According to a congressional report, opioid-related deaths accounted for 75% of the 107,000 drug overdose fatalities in 2021 and cost the United States $1.5 trillion in 2020.

As a result of the Covid-19 pandemic, and with its health care system disrupted, the economic toll of the opioid addiction crisis in the United States reached nearly $1.5 trillion in 2020.

More than 69,000 people died of opioid overdoses in 2020 – up from around 50,000 deaths the previous year. In 2021, the death rate rose to more than 80,000, leading the Joint Economic Committee to predict an even heftier economic impact when those numbers are released later this year.

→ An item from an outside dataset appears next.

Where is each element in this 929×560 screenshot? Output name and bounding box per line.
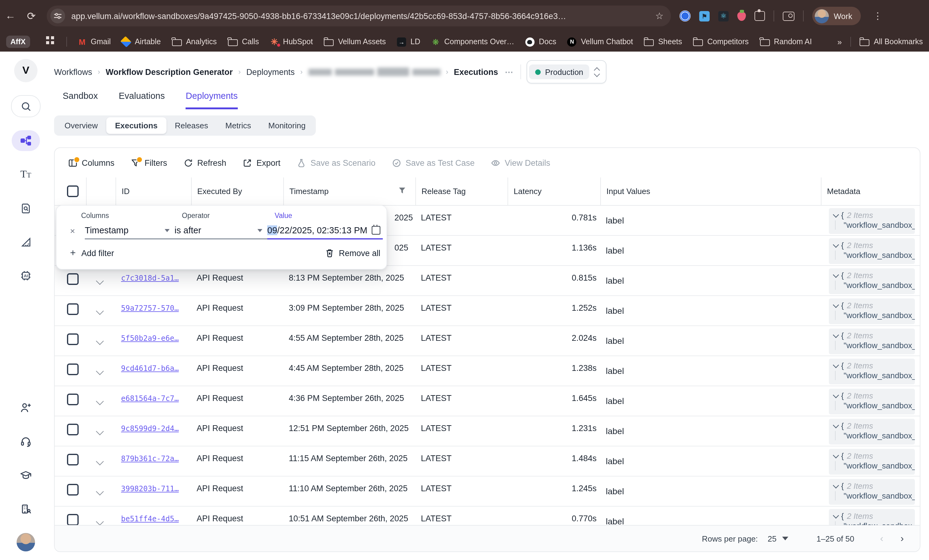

The data clearly shows that opioid-related deaths soared during the heights of the coronavirus pandemic, exacerbating an already horrendous nationwide crisis.

Of the 107,000 people that died of drug overdoses in the U.S. in 2021, 75% were opioid-related – the equivalent of a Boeing 737 passenger jet crashing every day with no survivors.

Note: The financial estimates were calculated by multiplying the per capita cost estimate of opioid use disorder and fatal opioid overdoses from 2017 by the total number of opioid use disorder cases and fatal opioid overdoses in 2018,2019, and 2020. The figures were then adjusted for inflation set at 2020 dollars.